- **HOW TO COMPLETE THIS TASK**
The expected output is exactly the lines below, starting at the line with "[Telegram] (521, 1446)" and ending at the line with "Новости (438, 98)", both included; no other line belongs in it.
━━ DATA ━━
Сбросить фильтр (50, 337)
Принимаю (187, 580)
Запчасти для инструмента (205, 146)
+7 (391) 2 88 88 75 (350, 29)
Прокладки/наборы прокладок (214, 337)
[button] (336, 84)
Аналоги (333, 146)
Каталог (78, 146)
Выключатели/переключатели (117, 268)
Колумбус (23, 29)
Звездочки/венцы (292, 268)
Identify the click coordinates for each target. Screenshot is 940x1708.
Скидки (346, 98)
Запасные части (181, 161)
━━━
━━ DATA ━━
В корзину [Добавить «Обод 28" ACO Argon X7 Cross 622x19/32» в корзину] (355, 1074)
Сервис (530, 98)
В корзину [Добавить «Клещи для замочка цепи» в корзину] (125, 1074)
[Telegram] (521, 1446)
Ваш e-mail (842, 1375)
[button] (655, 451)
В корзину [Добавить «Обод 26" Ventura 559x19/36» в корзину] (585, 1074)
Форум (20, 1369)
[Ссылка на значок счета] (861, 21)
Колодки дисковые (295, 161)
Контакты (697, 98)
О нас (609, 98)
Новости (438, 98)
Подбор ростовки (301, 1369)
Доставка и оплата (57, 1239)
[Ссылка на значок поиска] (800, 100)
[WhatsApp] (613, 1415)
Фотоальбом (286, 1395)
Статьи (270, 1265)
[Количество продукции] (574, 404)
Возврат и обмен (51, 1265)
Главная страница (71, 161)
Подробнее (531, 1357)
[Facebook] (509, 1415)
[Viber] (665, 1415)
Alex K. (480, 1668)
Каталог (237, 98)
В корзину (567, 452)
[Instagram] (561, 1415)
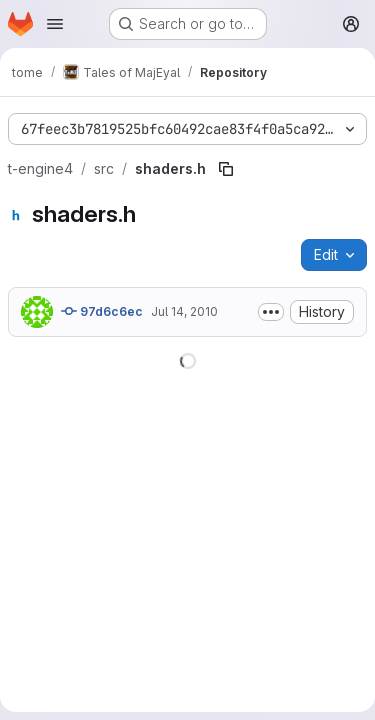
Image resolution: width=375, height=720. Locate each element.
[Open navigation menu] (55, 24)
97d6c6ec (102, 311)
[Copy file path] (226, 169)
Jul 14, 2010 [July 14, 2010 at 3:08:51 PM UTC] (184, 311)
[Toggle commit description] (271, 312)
━━━
- **TASK RESPONSE**
[Telegram] (521, 1446)
Ваш e-mail (842, 1375)
[button] (655, 451)
В корзину [Добавить «Обод 26" Ventura 559x19/36» в корзину] (585, 1074)
Форум (20, 1369)
[Ссылка на значок счета] (861, 21)
Колодки дисковые (295, 161)
Контакты (697, 98)
О нас (609, 98)
Новости (438, 98)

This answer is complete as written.